> Task requirements: Look through the entries below and report every line that has "February".

> Data for the task:
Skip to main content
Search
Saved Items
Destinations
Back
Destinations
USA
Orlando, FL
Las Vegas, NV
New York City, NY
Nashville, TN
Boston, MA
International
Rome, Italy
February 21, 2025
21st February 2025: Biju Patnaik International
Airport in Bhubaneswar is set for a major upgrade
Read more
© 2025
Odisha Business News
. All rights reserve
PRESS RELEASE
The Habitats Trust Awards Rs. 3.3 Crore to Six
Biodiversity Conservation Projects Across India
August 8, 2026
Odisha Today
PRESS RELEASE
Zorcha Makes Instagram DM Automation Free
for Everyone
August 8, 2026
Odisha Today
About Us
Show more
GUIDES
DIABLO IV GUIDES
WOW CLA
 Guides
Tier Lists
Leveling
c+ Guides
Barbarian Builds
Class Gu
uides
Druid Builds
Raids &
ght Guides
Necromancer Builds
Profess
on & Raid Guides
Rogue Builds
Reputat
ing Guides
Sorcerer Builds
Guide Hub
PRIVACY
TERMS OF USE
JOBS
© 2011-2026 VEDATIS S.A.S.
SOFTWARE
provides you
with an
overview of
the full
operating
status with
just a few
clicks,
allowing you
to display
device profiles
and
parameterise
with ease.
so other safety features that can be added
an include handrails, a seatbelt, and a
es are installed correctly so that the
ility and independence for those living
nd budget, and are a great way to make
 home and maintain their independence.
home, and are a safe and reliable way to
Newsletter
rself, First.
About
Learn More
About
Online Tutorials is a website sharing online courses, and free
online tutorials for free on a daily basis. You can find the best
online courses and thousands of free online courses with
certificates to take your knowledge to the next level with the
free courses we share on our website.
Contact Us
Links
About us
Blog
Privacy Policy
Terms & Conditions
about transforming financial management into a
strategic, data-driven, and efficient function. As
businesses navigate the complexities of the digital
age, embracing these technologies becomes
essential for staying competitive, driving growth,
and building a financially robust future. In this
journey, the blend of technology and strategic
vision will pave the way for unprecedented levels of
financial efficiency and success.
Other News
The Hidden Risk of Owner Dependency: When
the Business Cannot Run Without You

> Response box:
February 21, 2025
21st February 2025: Biju Patnaik International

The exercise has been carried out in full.